Friday, August 17, 2012

In praise of the blooming lovely leek

THIS week I'd like to sing the praises of leeks. What a lovely vegetable it is. If you need a vegetable you can rely on, that doesn't seem to be as attractive to slugs and snails as its close relative the onion, which can lose all its juicy foliage to the slimy brigade and then come out of the ground no larger than it went in in its infancy, then I propose the leek.

It stands up to extremes of weather quite handsomely, and has resilience, the key to success in uncertain growing seasons.

The only thing that troubles it is the leek moth, which turns to ribbons any small transplanted leek that is unfortunate enough to have had a visit from the moth, which lays her eggs in the baby leek, and when the grubs emerge, they eat their way through the stem as they head for the great wide open. I think this problem is now much more common across the South West.

Other than that, leeks do have that magic quality of resilience that I mentioned at the beginning.

But some of them have another magic quality too. If you've ever left a leek to grow on and flower, perhaps, like me you'll have appreciated the magnificent presence it also has in a flower border.

I love the look of leek flowers, and I always leave a few to grow on and produce these incredible structural beauties.

But even better, some leeks will then produce hundreds of baby leeks within the flower itself. Since the plant has grown to a height of about three quarters of a metre, this looks quite striking.

One of the three leeks that I left to flower has done this, and I am not actually sure whether these three were all the same variety, and this is a female one, or whether the leek that has produced little leeklets is of a different variety.

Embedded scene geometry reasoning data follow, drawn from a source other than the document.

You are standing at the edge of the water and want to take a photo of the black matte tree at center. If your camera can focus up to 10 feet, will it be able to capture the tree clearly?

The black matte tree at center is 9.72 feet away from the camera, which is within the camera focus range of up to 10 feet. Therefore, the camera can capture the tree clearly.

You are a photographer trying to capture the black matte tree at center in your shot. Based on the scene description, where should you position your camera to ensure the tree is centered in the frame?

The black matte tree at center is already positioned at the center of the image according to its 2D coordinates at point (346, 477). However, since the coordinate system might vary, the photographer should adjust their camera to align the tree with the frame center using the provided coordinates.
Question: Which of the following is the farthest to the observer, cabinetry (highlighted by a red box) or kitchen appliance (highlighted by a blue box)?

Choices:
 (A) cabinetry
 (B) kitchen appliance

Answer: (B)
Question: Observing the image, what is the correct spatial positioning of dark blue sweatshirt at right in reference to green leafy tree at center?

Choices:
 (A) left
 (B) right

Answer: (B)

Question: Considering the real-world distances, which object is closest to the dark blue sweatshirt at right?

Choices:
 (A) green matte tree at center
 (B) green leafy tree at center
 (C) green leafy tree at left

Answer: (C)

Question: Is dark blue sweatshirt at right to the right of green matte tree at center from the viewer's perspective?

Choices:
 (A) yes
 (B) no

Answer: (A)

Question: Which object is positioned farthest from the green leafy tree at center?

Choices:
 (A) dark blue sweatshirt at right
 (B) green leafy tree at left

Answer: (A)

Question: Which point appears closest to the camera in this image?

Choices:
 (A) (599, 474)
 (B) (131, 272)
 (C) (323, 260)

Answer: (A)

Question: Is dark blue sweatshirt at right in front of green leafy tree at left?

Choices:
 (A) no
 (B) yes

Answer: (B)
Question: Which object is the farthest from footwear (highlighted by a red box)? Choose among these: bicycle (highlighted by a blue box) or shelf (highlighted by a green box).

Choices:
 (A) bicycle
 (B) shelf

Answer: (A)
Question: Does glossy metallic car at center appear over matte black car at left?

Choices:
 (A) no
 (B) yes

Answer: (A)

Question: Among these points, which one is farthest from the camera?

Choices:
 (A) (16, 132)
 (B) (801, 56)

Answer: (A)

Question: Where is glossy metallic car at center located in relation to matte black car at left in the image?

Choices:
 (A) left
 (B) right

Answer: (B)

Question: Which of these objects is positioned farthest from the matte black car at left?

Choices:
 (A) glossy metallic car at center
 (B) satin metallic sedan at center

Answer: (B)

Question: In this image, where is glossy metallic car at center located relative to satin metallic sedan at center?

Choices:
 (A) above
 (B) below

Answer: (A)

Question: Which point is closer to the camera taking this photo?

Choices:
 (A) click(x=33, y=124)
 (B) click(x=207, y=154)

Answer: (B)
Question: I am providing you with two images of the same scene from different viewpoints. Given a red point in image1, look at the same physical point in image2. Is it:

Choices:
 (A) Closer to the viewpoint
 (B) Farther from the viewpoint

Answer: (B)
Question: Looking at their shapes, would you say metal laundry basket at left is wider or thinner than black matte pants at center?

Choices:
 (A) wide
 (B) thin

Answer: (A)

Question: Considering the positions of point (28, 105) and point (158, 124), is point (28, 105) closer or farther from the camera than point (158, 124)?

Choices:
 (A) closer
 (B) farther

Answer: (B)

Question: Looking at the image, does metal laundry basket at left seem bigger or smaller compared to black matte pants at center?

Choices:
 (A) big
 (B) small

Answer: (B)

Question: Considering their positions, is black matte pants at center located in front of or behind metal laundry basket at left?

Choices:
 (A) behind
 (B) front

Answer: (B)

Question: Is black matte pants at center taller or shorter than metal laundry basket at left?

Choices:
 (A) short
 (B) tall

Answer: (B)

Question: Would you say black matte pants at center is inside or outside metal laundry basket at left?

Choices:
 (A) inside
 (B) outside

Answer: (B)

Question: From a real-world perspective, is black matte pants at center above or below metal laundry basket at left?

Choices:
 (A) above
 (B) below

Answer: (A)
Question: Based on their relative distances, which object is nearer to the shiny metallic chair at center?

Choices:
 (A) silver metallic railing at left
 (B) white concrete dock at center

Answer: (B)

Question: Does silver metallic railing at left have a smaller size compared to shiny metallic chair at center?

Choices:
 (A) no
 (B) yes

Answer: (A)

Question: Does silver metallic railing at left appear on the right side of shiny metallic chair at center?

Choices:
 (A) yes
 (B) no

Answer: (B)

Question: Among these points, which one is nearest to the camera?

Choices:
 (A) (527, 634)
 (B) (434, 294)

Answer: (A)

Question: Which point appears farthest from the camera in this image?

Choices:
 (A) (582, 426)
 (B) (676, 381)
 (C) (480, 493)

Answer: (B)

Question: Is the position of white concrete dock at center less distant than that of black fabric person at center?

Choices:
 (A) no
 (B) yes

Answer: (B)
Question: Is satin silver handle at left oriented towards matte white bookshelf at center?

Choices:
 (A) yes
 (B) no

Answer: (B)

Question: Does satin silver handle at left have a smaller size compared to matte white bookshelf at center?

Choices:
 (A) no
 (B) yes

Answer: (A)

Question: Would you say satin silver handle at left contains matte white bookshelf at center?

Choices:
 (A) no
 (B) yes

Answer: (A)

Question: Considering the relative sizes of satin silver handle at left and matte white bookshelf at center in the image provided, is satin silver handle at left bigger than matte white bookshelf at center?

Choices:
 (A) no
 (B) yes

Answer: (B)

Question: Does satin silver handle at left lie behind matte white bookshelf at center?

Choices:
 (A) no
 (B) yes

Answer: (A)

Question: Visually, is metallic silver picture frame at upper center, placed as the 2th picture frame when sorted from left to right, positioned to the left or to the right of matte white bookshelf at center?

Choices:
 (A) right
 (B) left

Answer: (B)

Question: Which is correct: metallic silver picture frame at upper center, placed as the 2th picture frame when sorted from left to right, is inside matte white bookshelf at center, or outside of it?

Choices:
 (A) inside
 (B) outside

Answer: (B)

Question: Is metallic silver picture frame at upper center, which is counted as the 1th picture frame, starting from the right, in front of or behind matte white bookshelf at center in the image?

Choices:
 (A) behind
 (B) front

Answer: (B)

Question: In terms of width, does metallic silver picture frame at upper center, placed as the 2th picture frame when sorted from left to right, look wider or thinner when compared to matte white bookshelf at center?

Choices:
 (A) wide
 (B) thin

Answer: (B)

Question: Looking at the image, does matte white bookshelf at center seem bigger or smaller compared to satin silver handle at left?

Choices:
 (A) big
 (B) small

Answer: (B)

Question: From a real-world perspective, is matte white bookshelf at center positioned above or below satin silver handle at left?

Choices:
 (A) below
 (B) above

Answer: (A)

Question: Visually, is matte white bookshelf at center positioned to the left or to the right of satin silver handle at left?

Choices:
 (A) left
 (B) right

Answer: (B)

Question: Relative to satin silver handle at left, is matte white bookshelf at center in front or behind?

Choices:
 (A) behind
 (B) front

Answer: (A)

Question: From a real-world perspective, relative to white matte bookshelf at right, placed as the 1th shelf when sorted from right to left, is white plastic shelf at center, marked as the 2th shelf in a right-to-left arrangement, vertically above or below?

Whatever the reason, it is a free gift in a year of very few gifts at all in the vegetable garden. What to do next? Well, it's a straightforward process of teasing out each leeklet from the flower, and planting them individually in a small module tray and leaving them to grow large enough to transplant into the soil in a few weeks' time.

I'm sure there will be lots of other magical garden produce to see this weekend at the Fishponds Horticultural Show.

This little 'village' show goes from strength to strength; the photography and art classes are always very interesting, and the show has a strong representation in the textiles classes too, quite apart from the flowers fruit and veg. It's this Saturday, the 18th, at the Methodist Church Hall, in Guinea Lane.

You can enter on the day, entries need to be there between 9am and 10.30am and the show opens at 2pm. Even if you're not interested in entering, it's a lovely place to drop into for tea and a slice of cake.